Oshima island, the location of meditation caves
Oshima island, the location of meditation caves

A View from the Zen Caves
When I leave the temple, mist rises from the ground and hangs low between the lofty cedars. The cold makes me shiver. I turn my back on the power, the golden embellishments, and the mementos of worldly struggle to face the meditation caves again, cut out deep in the cliff. A cave is all that is necessary for Zen, and as a bonus nature provides the view of the island-dotted bay, of rocks and pines molded in fantastic shapes, so beautiful that it rendered even Basho (who visited Matsushima in 1689) speechless - the tradition tells that the great poet was so paralyzed by the scenic grandeur that he could not capture it in a haiku. But this is a place of Zen and in the poet's "no-words" all words are contained. Emptiness, feeling no attachment, is the true attitude of the Zen adept and, in fact, all Buddhists. It is time to close my mouth and leave Matsushima alone.

Temple Name:

Seiryuzan Zuiganji

Denomination:

Rinzai Zen Buddhism

Foundation:

Founded 828 by Ennin; established as a Zen temple by Hosshin (1188-1273). Present buildings date from the rebuilding by Date Masamune in 1604.

Address:

Matsushima-cho,
Miyagi-gun,
Miyagi-ken
Tel. 022-354-2023

Treasures:

Main Hall (NT);
Kura (Refectory) & Verandah (NT);
Onarimon Gate (ICP);
Nakamon Gate (ICP);
Godaido (ICP);
Screen paintings in the Main Hall (ICP).

Access:

10 min. on foot from Matsushima Kaigan Station on the Senseki Line.

Admission:

07:30-17:00, April-Oct. 08:00-16:00 (¥500).

Trip idea:

A good day trip is to visit the Shiogama (Salt Cauldron) Shrine in the port of the same name in the morning (700 meters from Shiogama Station on the Senseki Line), where the guardian deities of seafarers are venerated. Shiogama is an important fishing harbor. Then take a sigh-seeing boat from Shiogama to Matsushima and Zuiganji. Return by train to Sendai.
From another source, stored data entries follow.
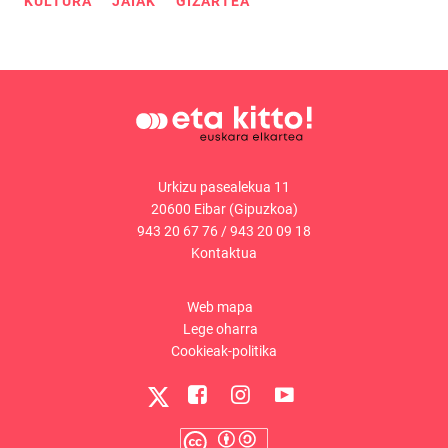
KULTURA
JAIAK
GIZARTEA
Urkizu pasealekua 11
20600 Eibar (Gipuzkoa)
943 20 67 76
/
943 20 09 18
Kontaktua
Web mapa
Lege oharra
Cookieak-politika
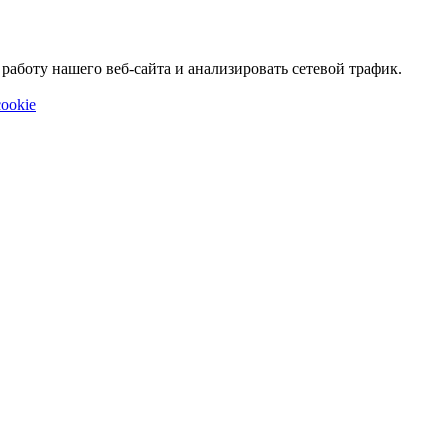
аботу нашего веб-сайта и анализировать сетевой трафик.
ookie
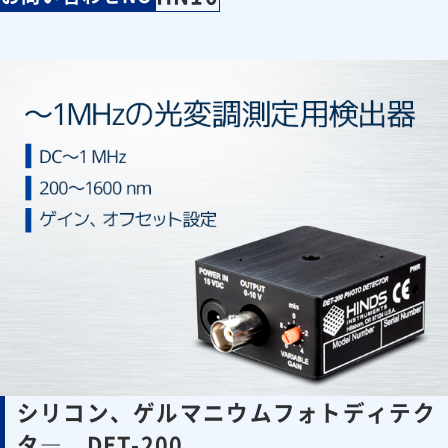
シリコン、ゲルマニウムフォトディテク
タ― DET-200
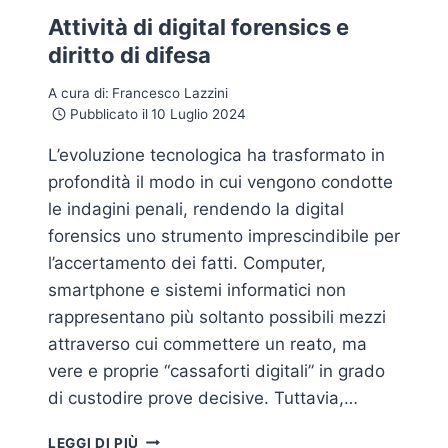
Attività di digital forensics e
diritto di difesa
A cura di:
Francesco Lazzini
Pubblicato il
10 Luglio 2024
L’evoluzione tecnologica ha trasformato in
profondità il modo in cui vengono condotte
le indagini penali, rendendo la digital
forensics uno strumento imprescindibile per
l’accertamento dei fatti. Computer,
smartphone e sistemi informatici non
rappresentano più soltanto possibili mezzi
attraverso cui commettere un reato, ma
vere e proprie “cassaforti digitali” in grado
di custodire prove decisive. Tuttavia,…
ATTIVITÀ
LEGGI DI PIÙ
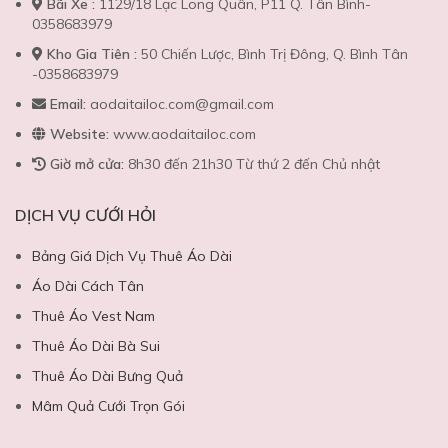
Bãi Xe :
1129/18 Lạc Long Quân, P11 Q. Tân Bình-
0358683979
Kho Gia Tiên :
50 Chiến Lược, Bình Trị Đông, Q. Bình Tân
-0358683979
Email:
aodaitailoc.com@gmail.com
Website:
www.aodaitailoc.com
Giờ mở cửa:
8h30 đến 21h30 Từ thứ 2 đến Chủ nhật
DỊCH VỤ CƯỚI HỎI
Bảng Giá Dịch Vụ Thuê Áo Dài
Áo Dài Cách Tân
Thuê Áo Vest Nam
Thuê Áo Dài Bà Sui
Thuê Áo Dài Bưng Quả
Mâm Quả Cưới Trọn Gói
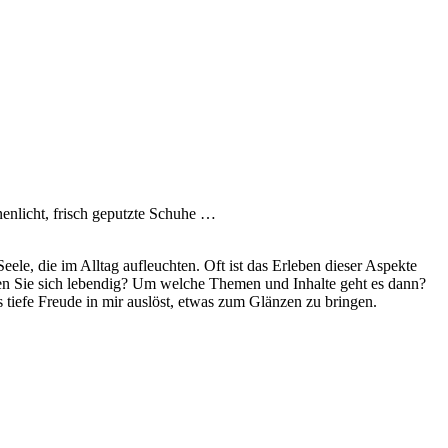
nenlicht, frisch geputzte Schuhe …
ele, die im Alltag aufleuchten. Oft ist das Erleben dieser Aspekte
hlen Sie sich lebendig? Um welche Themen und Inhalte geht es dann?
tiefe Freude in mir auslöst, etwas zum Glänzen zu bringen.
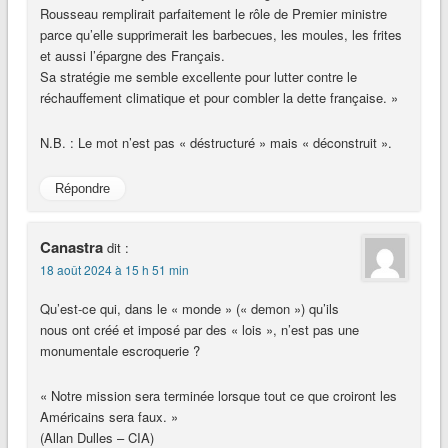
Rousseau remplirait parfaitement le rôle de Premier ministre
parce qu’elle supprimerait les barbecues, les moules, les frites
et aussi l’épargne des Français.
Sa stratégie me semble excellente pour lutter contre le
réchauffement climatique et pour combler la dette française. »
N.B. : Le mot n’est pas « déstructuré » mais « déconstruit ».
Répondre
Canastra
dit :
18 août 2024 à 15 h 51 min
Qu’est-ce qui, dans le « monde » (« demon ») qu’ils
nous ont créé et imposé par des « lois », n’est pas une
monumentale escroquerie ?
« Notre mission sera terminée lorsque tout ce que croiront les
Américains sera faux. »
(Allan Dulles – CIA)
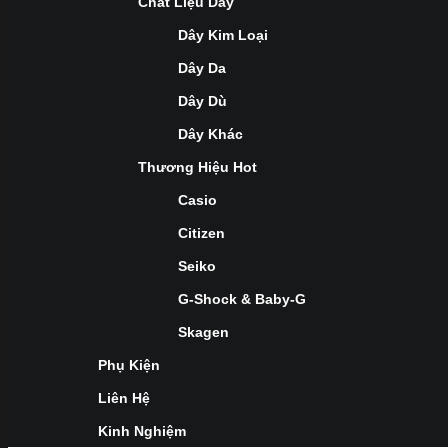
Chất Liệu Dây
Dây Kim Loại
Dây Da
Dây Dù
Dây Khác
Thương Hiệu Hot
Casio
Citizen
Seiko
G-Shock & Baby-G
Skagen
Phụ Kiện
Liên Hệ
Kinh Nghiệm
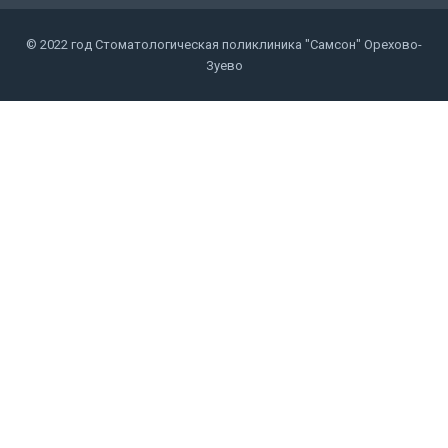
© 2022 год Стоматологическая поликлиника "Самсон" Орехово-
Зуево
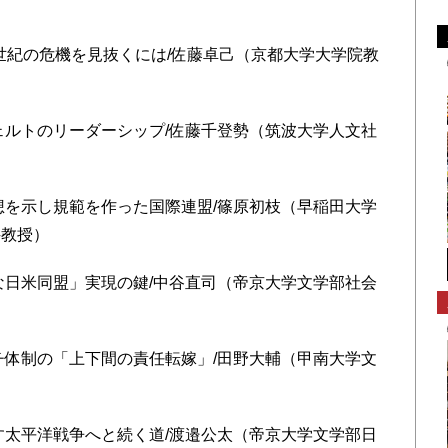
21世紀の危機を見抜くには/佐藤卓己（京都大学大学院教
ヴェルトのリーダーシップ/佐藤千登勢（筑波大学人文社
理想を示し規範を作った国際連盟/篠原初枝（早稲田大学
科教授）
固な日米同盟」実現の鍵/中谷直司（帝京大学文学部社会
ナチ体制の「上下間の責任転嫁」/田野大輔（甲南大学文
示す太平洋戦争へと続く道/渡邉公太（帝京大学文学部日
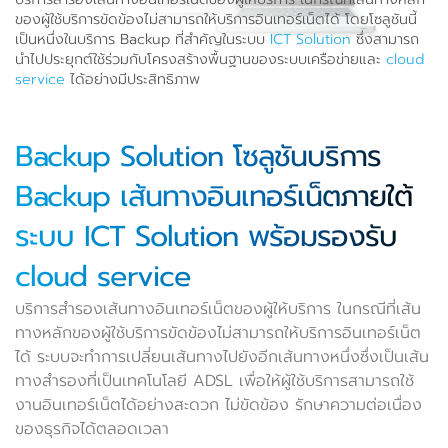
ของผู้ใช้บริการขัดข้องไม่สามารถให้บริการอินเทอร์เน็ตได้ โดยโซลูชันนี้
เป็นหนึ่งในบริการ Backup ที่สำคัญในระบบ
ICT Solution
ซึ่งสามารถ
นำไปประยุกต์ใช้ร่วมกับโครงสร้างพื้นฐานของระบบเครือข่ายและ
cloud
service
ได้อย่างมีประสิทธิภาพ
Backup Solution โซลูชันบริการ
Backup เส้นทางอินเทอร์เน็ตภายใต้
ระบบ ICT Solution พร้อมรองรับ
cloud service
บริการสำรองเส้นทางอินเทอร์เน็ตของผู้ให้บริการ ในกรณีที่เส้น
ทางหลักของผู้ใช้บริการขัดข้องไม่สามารถให้บริการอินเทอร์เน็ต
ได้ ระบบจะทำการเปลี่ยนเส้นทางไปยังอีกเส้นทางหนึ่งซึ่งเป็นเส้น
ทางสำรองที่เป็นเทคโนโลยี ADSL เพื่อให้ผู้ใช้บริการสามารถใช้
งานอินเทอร์เน็ตได้อย่างสะดวก ไม่ขัดข้อง รักษาความต่อเนื่อง
ของธุรกิจได้ตลอดเวลา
Sights in Sendai include the Aoba Castle ruins (here too stands a statue of Date Masamune, glaring down from his horse on the city), the excellent City Museum, the Zuihoden (mausoleum of the Date clan, rebuilt after its destruction in W.W.II) and the black lacquered Osaki Hachiman Shrine with an interesting gateway building. In the Kitayama district are some Zen temples.

Resources:

Zuiganji's website is only in Japanese.

The Miyagi Prefecture Sightseeing Guide is in English.